• Description of the task: Among the entries below, please show each line that carries the word "vous".
:: Information shown
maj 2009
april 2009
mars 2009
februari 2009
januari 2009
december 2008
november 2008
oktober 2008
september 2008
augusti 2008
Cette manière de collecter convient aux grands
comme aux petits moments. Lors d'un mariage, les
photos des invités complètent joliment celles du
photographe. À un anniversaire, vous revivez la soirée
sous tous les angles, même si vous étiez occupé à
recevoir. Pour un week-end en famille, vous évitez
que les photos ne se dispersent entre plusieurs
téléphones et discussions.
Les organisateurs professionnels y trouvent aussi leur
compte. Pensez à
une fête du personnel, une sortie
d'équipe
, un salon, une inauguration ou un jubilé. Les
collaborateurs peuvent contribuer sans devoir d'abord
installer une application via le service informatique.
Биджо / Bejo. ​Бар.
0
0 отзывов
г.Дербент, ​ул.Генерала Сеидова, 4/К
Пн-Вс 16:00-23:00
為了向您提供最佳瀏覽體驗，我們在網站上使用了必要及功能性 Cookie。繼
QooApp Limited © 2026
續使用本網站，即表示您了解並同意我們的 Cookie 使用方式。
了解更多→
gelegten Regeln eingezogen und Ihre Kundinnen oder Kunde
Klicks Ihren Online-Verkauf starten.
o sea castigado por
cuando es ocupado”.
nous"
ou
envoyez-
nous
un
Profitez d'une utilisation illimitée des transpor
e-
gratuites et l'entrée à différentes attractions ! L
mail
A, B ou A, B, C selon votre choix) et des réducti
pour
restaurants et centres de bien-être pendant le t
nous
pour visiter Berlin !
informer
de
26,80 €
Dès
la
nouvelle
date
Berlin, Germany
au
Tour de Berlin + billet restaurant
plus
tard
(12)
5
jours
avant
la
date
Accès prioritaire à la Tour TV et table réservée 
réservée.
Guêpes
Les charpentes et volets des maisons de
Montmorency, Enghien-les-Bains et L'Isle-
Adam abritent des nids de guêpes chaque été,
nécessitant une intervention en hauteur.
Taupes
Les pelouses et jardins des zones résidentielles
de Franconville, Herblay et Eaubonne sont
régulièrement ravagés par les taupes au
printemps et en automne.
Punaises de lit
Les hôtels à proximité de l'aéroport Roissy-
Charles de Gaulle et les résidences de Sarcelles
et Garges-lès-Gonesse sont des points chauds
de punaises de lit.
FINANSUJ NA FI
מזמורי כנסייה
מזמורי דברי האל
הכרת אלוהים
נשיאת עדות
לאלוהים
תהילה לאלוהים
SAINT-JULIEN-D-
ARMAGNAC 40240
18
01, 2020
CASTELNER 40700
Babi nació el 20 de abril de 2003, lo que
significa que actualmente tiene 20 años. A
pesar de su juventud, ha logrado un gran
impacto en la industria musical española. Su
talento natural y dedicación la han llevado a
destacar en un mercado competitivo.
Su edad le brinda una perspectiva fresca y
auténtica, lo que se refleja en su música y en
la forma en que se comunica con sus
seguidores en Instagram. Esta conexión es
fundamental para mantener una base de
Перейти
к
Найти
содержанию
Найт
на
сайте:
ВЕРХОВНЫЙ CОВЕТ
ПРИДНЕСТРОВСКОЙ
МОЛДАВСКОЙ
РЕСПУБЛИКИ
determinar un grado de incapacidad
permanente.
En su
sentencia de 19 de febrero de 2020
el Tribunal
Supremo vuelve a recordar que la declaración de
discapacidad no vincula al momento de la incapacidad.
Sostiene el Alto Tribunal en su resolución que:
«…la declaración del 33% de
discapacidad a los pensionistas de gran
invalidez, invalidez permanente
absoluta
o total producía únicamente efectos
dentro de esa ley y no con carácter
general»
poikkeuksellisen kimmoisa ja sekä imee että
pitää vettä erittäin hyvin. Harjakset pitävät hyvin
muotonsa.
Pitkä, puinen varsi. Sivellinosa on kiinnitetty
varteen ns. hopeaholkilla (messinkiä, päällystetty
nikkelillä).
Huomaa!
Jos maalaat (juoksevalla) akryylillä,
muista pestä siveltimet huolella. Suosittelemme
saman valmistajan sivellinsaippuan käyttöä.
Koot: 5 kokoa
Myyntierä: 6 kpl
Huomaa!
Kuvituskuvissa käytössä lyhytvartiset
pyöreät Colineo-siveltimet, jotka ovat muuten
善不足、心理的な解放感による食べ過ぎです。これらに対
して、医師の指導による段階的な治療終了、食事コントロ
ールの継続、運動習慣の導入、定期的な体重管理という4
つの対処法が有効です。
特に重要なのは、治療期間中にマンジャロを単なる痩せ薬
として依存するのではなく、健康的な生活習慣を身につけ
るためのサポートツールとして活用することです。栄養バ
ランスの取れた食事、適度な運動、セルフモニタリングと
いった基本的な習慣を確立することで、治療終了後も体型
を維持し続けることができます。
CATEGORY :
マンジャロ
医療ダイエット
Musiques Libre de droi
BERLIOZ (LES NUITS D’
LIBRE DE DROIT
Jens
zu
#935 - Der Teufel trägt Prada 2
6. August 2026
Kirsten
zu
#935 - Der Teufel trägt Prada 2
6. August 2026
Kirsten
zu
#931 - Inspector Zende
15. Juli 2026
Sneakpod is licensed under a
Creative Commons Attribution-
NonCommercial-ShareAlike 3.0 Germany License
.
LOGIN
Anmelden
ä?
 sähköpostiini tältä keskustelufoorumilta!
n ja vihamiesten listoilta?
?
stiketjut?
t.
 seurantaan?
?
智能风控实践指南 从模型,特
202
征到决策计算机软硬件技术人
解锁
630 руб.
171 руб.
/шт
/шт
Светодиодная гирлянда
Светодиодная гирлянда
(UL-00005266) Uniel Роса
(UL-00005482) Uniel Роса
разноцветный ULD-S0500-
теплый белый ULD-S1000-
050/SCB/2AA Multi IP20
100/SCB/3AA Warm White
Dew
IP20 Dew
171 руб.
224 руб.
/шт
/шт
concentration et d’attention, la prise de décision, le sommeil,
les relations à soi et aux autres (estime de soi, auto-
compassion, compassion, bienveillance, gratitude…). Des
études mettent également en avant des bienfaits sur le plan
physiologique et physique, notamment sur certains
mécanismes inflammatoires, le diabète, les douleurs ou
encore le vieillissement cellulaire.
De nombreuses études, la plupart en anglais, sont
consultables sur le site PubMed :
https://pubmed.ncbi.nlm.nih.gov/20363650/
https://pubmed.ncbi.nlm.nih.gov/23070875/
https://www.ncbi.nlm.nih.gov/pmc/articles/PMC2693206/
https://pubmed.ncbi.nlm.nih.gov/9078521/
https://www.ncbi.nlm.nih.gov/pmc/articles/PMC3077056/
::::
• Written response:
photographe. À un anniversaire, vous revivez la soirée
sous tous les angles, même si vous étiez occupé à
recevoir. Pour un week-end en famille, vous évitez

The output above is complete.